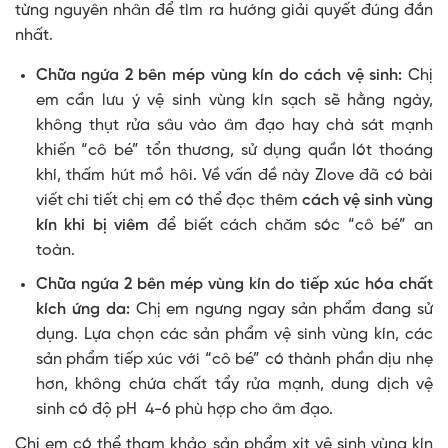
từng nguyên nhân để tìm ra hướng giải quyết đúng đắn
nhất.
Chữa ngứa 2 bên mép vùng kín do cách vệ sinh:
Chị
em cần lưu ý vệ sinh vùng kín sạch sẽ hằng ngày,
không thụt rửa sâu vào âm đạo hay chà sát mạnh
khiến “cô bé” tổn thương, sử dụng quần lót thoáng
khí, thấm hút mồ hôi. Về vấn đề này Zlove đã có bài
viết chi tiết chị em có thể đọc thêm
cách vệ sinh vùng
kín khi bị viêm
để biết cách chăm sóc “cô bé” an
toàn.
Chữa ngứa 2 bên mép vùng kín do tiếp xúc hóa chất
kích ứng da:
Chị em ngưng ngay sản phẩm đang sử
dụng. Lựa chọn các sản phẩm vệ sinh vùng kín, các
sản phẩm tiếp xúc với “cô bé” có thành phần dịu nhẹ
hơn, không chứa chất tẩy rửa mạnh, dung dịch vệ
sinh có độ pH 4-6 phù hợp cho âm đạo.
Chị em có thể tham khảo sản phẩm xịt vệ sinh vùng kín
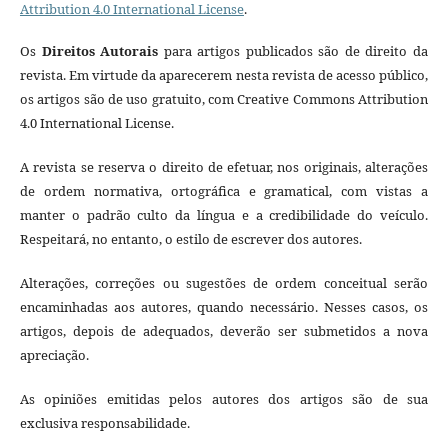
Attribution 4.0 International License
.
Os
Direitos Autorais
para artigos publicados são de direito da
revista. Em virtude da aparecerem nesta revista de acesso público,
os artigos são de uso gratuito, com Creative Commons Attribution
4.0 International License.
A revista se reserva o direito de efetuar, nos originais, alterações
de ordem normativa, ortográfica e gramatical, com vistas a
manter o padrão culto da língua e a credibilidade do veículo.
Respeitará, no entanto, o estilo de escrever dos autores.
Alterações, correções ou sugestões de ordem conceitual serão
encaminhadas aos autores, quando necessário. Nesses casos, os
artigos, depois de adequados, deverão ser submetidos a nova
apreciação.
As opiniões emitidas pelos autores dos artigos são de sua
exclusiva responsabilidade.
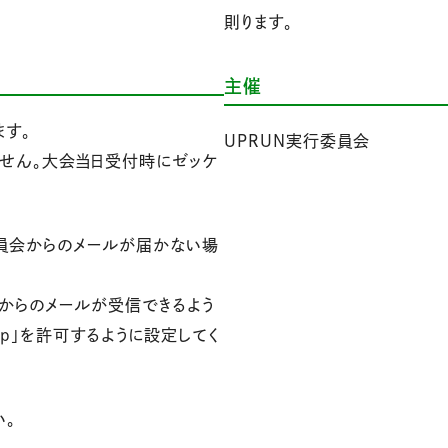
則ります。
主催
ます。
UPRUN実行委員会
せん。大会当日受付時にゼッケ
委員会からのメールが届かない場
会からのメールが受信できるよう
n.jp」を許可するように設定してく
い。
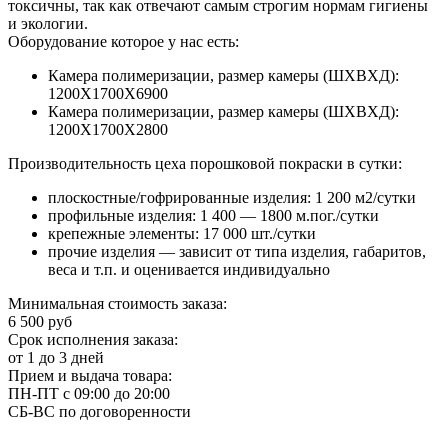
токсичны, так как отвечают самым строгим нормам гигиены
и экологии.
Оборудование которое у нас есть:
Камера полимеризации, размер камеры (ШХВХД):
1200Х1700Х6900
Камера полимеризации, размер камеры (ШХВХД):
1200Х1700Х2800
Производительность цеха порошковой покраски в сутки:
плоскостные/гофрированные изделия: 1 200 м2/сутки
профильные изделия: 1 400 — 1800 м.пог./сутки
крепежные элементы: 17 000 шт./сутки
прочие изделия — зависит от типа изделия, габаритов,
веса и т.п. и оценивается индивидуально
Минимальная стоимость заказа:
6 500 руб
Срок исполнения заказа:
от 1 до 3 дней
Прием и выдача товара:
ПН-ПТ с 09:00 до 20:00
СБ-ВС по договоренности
════════════════════
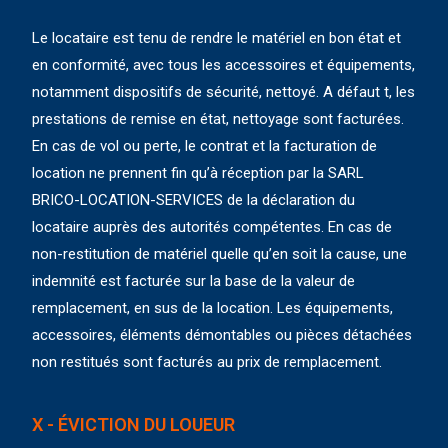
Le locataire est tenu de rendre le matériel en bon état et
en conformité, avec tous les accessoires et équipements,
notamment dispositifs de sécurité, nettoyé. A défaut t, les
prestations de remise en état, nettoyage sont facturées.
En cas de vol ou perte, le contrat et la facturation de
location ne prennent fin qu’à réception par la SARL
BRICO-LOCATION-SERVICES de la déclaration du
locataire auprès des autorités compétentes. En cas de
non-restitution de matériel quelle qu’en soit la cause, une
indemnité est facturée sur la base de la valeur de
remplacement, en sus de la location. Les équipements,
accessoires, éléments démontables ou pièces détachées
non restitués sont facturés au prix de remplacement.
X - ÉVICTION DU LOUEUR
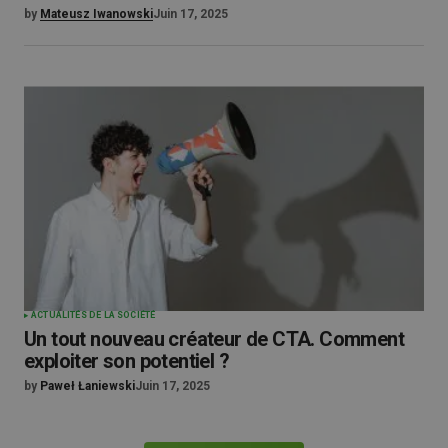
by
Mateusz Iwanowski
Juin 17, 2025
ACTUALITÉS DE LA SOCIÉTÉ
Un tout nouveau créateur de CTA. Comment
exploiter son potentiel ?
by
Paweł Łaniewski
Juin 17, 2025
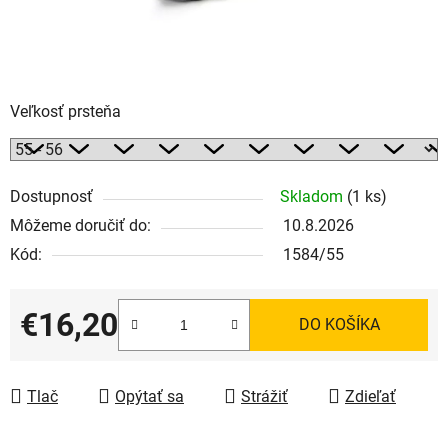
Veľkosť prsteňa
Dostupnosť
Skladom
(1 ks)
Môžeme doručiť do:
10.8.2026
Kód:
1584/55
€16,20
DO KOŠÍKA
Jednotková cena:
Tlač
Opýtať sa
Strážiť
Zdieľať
════════════════════
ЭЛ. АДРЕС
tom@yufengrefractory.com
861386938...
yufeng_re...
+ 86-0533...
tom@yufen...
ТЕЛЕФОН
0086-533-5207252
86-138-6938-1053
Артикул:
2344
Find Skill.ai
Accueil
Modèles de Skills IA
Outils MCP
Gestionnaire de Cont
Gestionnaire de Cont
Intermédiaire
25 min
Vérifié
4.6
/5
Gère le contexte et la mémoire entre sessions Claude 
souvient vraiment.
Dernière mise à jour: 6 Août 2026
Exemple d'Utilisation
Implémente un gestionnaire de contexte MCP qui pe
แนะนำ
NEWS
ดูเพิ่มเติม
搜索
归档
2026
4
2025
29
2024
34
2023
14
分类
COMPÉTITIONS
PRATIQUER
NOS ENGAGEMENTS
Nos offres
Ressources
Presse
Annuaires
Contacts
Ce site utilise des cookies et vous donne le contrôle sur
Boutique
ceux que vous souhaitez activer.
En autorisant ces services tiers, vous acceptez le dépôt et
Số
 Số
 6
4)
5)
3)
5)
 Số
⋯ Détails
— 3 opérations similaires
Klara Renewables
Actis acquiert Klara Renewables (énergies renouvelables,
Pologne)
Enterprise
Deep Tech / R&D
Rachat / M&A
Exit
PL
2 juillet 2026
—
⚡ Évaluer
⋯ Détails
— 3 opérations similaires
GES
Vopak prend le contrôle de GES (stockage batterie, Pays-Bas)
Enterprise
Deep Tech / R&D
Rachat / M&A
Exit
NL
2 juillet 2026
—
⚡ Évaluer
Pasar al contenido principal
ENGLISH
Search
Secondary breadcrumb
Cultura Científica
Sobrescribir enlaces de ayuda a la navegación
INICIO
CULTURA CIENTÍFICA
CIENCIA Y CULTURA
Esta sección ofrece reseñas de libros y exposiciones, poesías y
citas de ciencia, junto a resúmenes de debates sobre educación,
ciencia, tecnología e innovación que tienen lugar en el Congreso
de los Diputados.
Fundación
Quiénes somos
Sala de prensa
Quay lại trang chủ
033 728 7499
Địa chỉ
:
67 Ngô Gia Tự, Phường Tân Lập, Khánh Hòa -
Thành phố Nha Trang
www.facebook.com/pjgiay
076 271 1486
════════════════════
- WORK ITEM
Retype, exactly and in full, the lines above from the one containing "từng nguyên nhân" through the one containing "sinh có độ pH 4-6 phù hợp cho âm đạo.".

- WORKED SOLUTION
từng nguyên nhân để tìm ra hướng giải quyết đúng đắn
nhất.
Chữa ngứa 2 bên mép vùng kín do cách vệ sinh:
Chị
em cần lưu ý vệ sinh vùng kín sạch sẽ hằng ngày,
không thụt rửa sâu vào âm đạo hay chà sát mạnh
khiến “cô bé” tổn thương, sử dụng quần lót thoáng
khí, thấm hút mồ hôi. Về vấn đề này Zlove đã có bài
viết chi tiết chị em có thể đọc thêm
cách vệ sinh vùng
kín khi bị viêm
để biết cách chăm sóc “cô bé” an
toàn.
Chữa ngứa 2 bên mép vùng kín do tiếp xúc hóa chất
kích ứng da:
Chị em ngưng ngay sản phẩm đang sử
dụng. Lựa chọn các sản phẩm vệ sinh vùng kín, các
sản phẩm tiếp xúc với “cô bé” có thành phần dịu nhẹ
hơn, không chứa chất tẩy rửa mạnh, dung dịch vệ
sinh có độ pH 4-6 phù hợp cho âm đạo.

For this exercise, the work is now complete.